*** Opening of SUPPLIED ENTRIES ***
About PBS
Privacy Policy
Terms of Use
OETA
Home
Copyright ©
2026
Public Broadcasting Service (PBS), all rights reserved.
*** Close of SUPPLIED ENTRIES ***
*** Opening of SUPPLIED ENTRIES ***
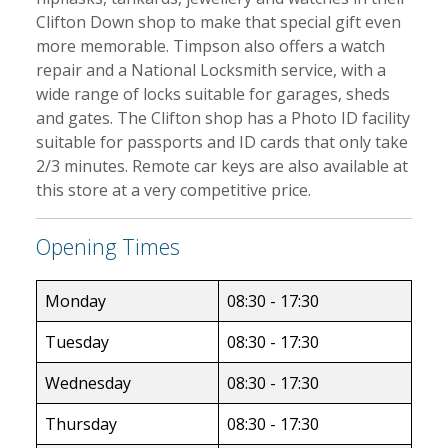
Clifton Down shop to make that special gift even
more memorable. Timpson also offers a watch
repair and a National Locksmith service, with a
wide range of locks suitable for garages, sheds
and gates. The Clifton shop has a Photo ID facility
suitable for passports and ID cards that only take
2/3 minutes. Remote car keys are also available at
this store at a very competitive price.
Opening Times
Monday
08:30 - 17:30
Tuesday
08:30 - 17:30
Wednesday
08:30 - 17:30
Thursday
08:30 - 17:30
*** Close of SUPPLIED ENTRIES ***
▶ [REQUIRED WORK]:
Bring together each line above where the string "also" turns up.

▶ [EXERCISE OUTPUT]:
more memorable. Timpson also offers a watch
2/3 minutes. Remote car keys are also available at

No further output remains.